It was born out of the Apache HTTP Server Project in an effort to develop and maintain an open-source HTTP server for modern operating systems including UNIX and Windows NT. A survey by Netcraft found that more than 68% of the web sites on the Internet are using Apache which the developers claim make it more widely used than all other web servers combined so you know you're in good hands from the start.
However, be warned if you've never used or configured a server before as this is not loaded with wizards and quick start hints to get you going. Fortunately, there is extensive documentation however that takes you through the whole installation process step by step, plus there's an extensive Wiki.
When you run the installation file, you'll be prompted whether or not you want to run Apache for all users (installing Apache as a Service), or if you want it installed to run in a console window when you choose the Start Apache shortcut. You'll then be asked for your Server name, Domain name and an administrative email account. After this, Apache takes care of much of the configuration but you'll still need to know a little about where and how you want it to install files in various directories.
Apache Server is one of the most successful cross platform open source servers on the net - invest the time in learning how to configure it and you won't be disappointed.
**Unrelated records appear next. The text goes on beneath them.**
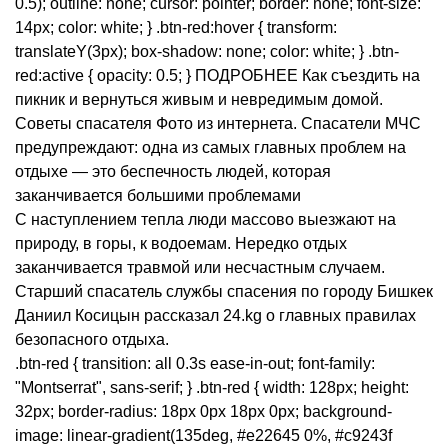
0.5); outline: none; cursor: pointer; border: none; font-size:
14px; color: white; } .btn-red:hover { transform:
translateY(3px); box-shadow: none; color: white; } .btn-
red:active { opacity: 0.5; } ПОДРОБНЕЕ Как съездить на
пикник и вернуться живым и невредимым домой.
Советы спасателя Фото из интернета. Спасатели МЧС
предупреждают: одна из самых главных проблем на
отдыхе — это беспечность людей, которая
заканчивается большими проблемами
С наступлением тепла люди массово выезжают на
природу, в горы, к водоемам. Нередко отдых
заканчивается травмой или несчастным случаем.
Старший спасатель службы спасения по городу Бишкек
Даниил Косицын рассказал 24.kg о главных правилах
безопасного отдыха.
.btn-red { transition: all 0.3s ease-in-out; font-family:
"Montserrat", sans-serif; } .btn-red { width: 128px; height:
32px; border-radius: 18px 0px 18px 0px; background-
image: linear-gradient(135deg, #e22645 0%, #c9243f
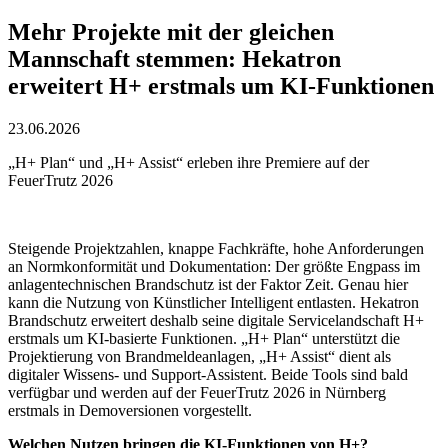
Mehr Projekte mit der gleichen
Mannschaft stemmen: Hekatron
erweitert H+ erstmals um KI-Funktionen
23.06.2026
„H+ Plan“ und „H+ Assist“ erleben ihre Premiere auf der
FeuerTrutz 2026
Steigende Projektzahlen, knappe Fachkräfte, hohe Anforderungen
an Normkonformität und Dokumentation: Der größte Engpass im
anlagentechnischen Brandschutz ist der Faktor Zeit. Genau hier
kann die Nutzung von Künstlicher Intelligent entlasten. Hekatron
Brandschutz erweitert deshalb seine digitale Servicelandschaft H+
erstmals um KI-basierte Funktionen. „H+ Plan“ unterstützt die
Projektierung von Brandmeldeanlagen, „H+ Assist“ dient als
digitaler Wissens- und Support-Assistent. Beide Tools sind bald
verfügbar und werden auf der FeuerTrutz 2026 in Nürnberg
erstmals in Demoversionen vorgestellt.
Welchen Nutzen bringen die KI-Funktionen von H+?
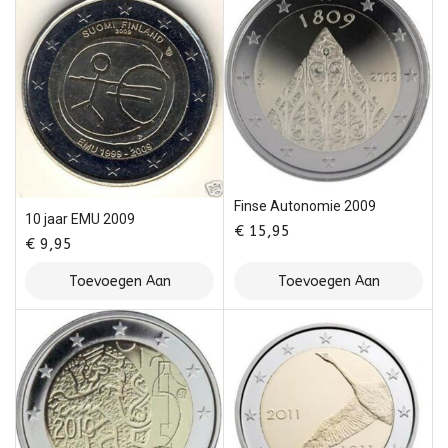
Finse Autonomie 2009
10 jaar EMU 2009
€
15,95
€
9,95
Toevoegen Aan
Toevoegen Aan
Winkelwagen
Winkelwagen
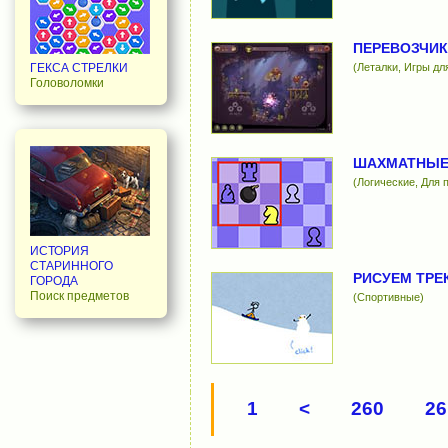
ПЕРЕВОЗЧИК
(Леталки, Игры дл
ГЕКСА СТРЕЛКИ
Головоломки
ШАХМАТНЫЕ
(Логические, Для 
ИСТОРИЯ
СТАРИННОГО
РИСУЕМ ТРЕ
ГОРОДА
Поиск предметов
(Спортивные)
1
<
260
26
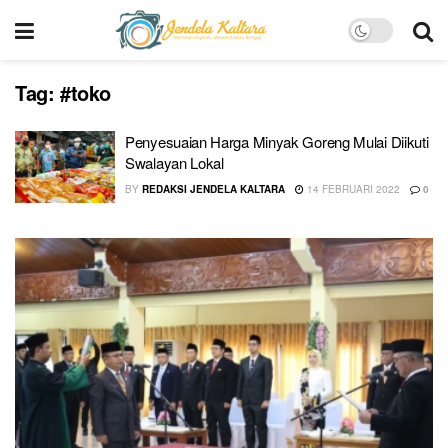
Tag:
#toko
Penyesuaian Harga Minyak Goreng Mulai Diikuti
Swalayan Lokal
BY
REDAKSI JENDELA KALTARA
14 FEBRUARI 2022
0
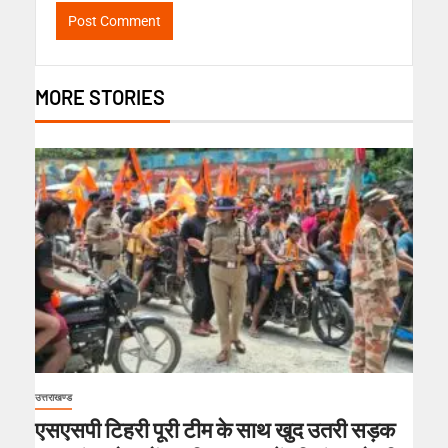
MORE STORIES
उत्तराखण्ड
एसएसपी टिहरी पूरी टीम के साथ खुद उतरी सड़क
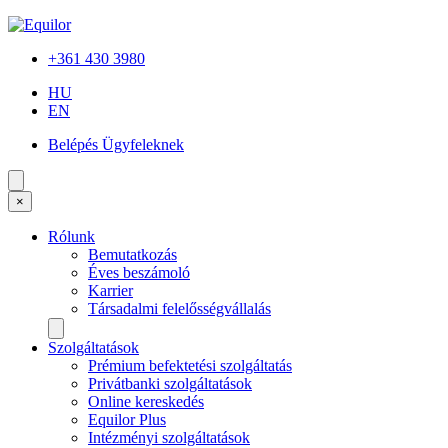
+361 430 3980
HU
EN
Belépés Ügyfeleknek
×
Rólunk
Bemutatkozás
Éves beszámoló
Karrier
Társadalmi felelősségvállalás
Szolgáltatások
Prémium befektetési szolgáltatás
Privátbanki szolgáltatások
Online kereskedés
Equilor Plus
Intézményi szolgáltatások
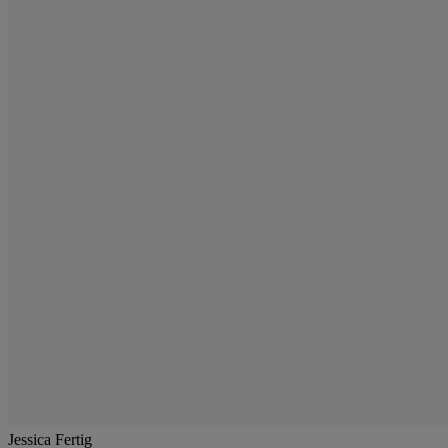
Jessica Fertig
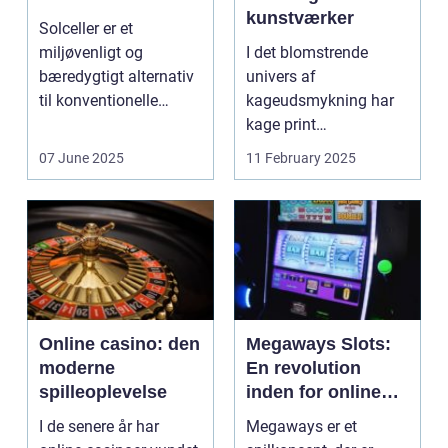
kunstværker
Solceller er et
miljøvenligt og
I det blomstrende
bæredygtigt alternativ
univers af
til konventionelle
kageudsmykning har
energikilder....
kage print
revolutioneret måden,
07 June 2025
11 February 2025
hvorpå ...
Online casino: den
Megaways Slots:
moderne
En revolution
spilleoplevelse
inden for online
spilleautomater
I de senere år har
Megaways er et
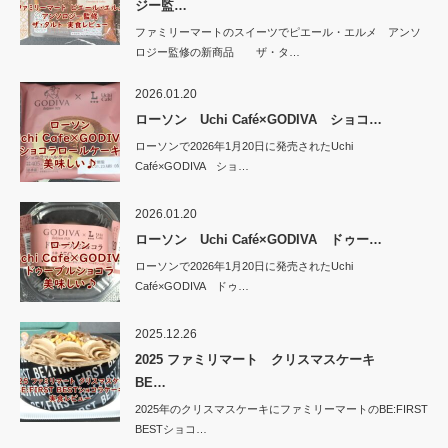
ジー監…
ファミリーマートのスイーツでピエール・エルメ アンソ
ロジー監修の新商品 ザ・タ…
2026.01.20
ローソン Uchi Café×GODIVA ショコ…
ローソンで2026年1月20日に発売されたUchi
Café×GODIVA ショ…
2026.01.20
ローソン Uchi Café×GODIVA ドゥー…
ローソンで2026年1月20日に発売されたUchi
Café×GODIVA ドゥ…
2025.12.26
2025 ファミリマート クリスマスケーキ
BE…
2025年のクリスマスケーキにファミリーマートのBE:FIRST
BESTショコ…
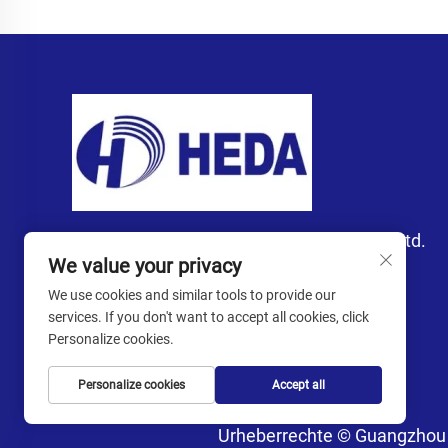
Guangzhou Heda Import and Export Co., Ltd.
We value your privacy
We use cookies and similar tools to provide our
services. If you don't want to accept all cookies, click
Personalize cookies.
Personalize cookies
Accept all
Urheberrechte © Guangzhou H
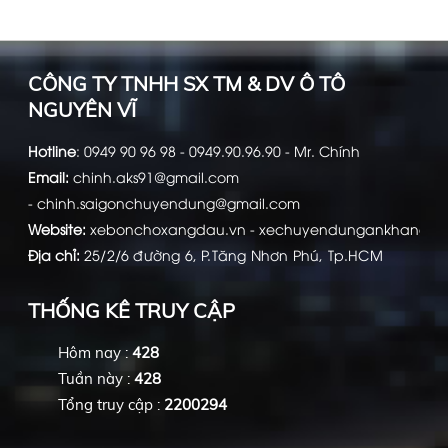
thêm thông tin chi tiết vui
lòng gọi: 0949 90 96 90 -
0949 90 96 98 (gặp Chính)
Xe bồn chở xăng dầu,
Xe bồn chở xăng dầu, Xe bồn xăng
để được tư vấn.
CÔNG TY TNHH SX TM & DV Ô TÔ
dầu, Bồn HINO chở xăng dầu, Xe bồn
Xe bồn xăng dầu, Bồn
NGUYÊN VĨ
Hyundai, Xe chở xăng dầu, xe xăng
dầu
Hotline
:
0949 90 96 98 - 0949.90.96.90 - Mr. Chính
HINO chở xăng dầu, Xe
Email:
chinh.aks91@gmail.com
bồn Hyundai, Xe chở
-
chinh.saigonchuyendung@gmail.com
Website:
xebonchoxangdau.vn
-
xechuyendungankhang.c
xăng dầu, xe xăng dầu
Địa chỉ:
25/2/6 đường 6, P.Tăng Nhơn Phú, Tp.HCM
THỐNG KÊ TRUY CẬP
Hôm nay :
428
Tuần này :
428
Tổng truy cập :
2200294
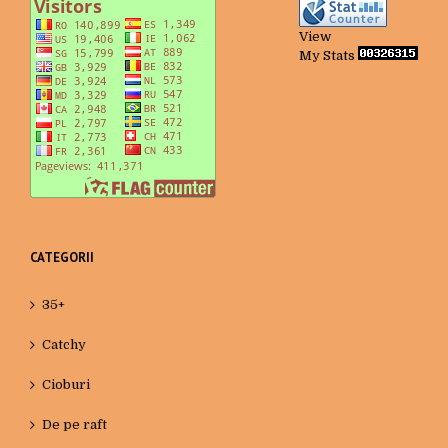
View
My Stats
CATEGORII
35+
Catchy
Cioburi
De pe raft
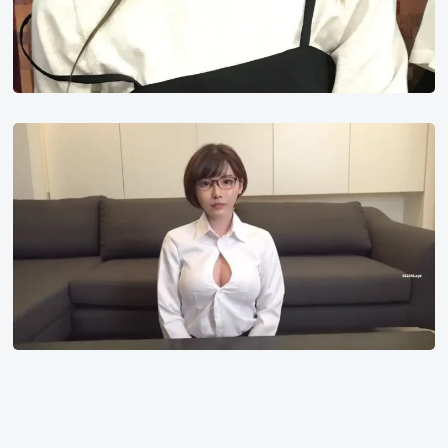
于
喝
凉
水
都
深
塞
田
牙
咏
缝
美
的
那
种
人，
他
每
天
都
向
上
苍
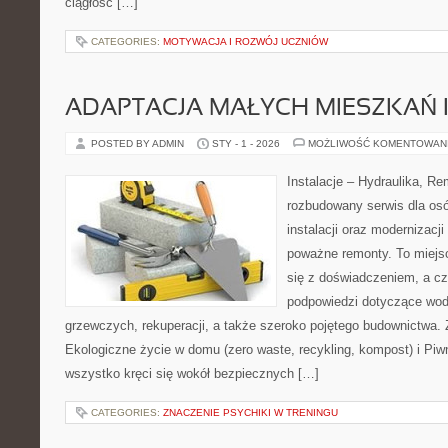
ciągłość […]
CATEGORIES:
MOTYWACJA I ROZWÓJ UCZNIÓW
ADAPTACJA MAŁYCH MIESZKAŃ 
POSTED BY ADMIN
STY - 1 - 2026
MOŻLIWOŚĆ KOMENTOWAN
Instalacje – Hydraulika, R
rozbudowany serwis dla osó
instalacji oraz modernizacj
poważne remonty. To miejs
się z doświadczeniem, a cz
podpowiedzi dotyczące wo
grzewczych, rekuperacji, a także szeroko pojętego budownictwa. 
Ekologiczne życie w domu (zero waste, recykling, kompost) i Piwn
wszystko kręci się wokół bezpiecznych […]
CATEGORIES:
ZNACZENIE PSYCHIKI W TRENINGU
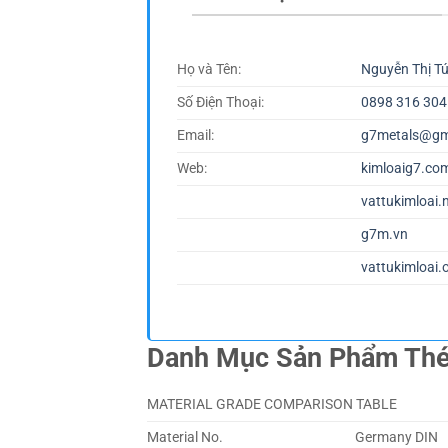
Họ và Tên:
Nguyễn Thị T
Số Điện Thoại:
0898 316 304
Email:
g7metals@gm
Web:
kimloaig7.co
vattukimloai.
g7m.vn
vattukimloai.
Danh Mục Sản Phẩm Th
MATERIAL GRADE COMPARISON TABLE
Material No.
Germany DIN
- * Notably, this release was updated to reflect the OpenSSL Project's release 0.9.8m of the openssl library, and addresses CVE-2009-3555 (cve.mitre.org), the TLS renegotiation prefix injection attack. This release further addresses the issues CVE-2010-0408, CVE-2010-0425 and CVE-2010-0434 within mod_proxy_ajp, mod_isapi and mod_headers respectively. * This version of httpd is a major release and the start of a new stable branch, and represents the best available version of Apache HTTP Server. New features include Smart Filtering, Improved Caching, AJP Proxy, Proxy Load Balancing, Graceful Shutdown support, Large File Support, the Event MPM, and refactored Authentication/Authorization.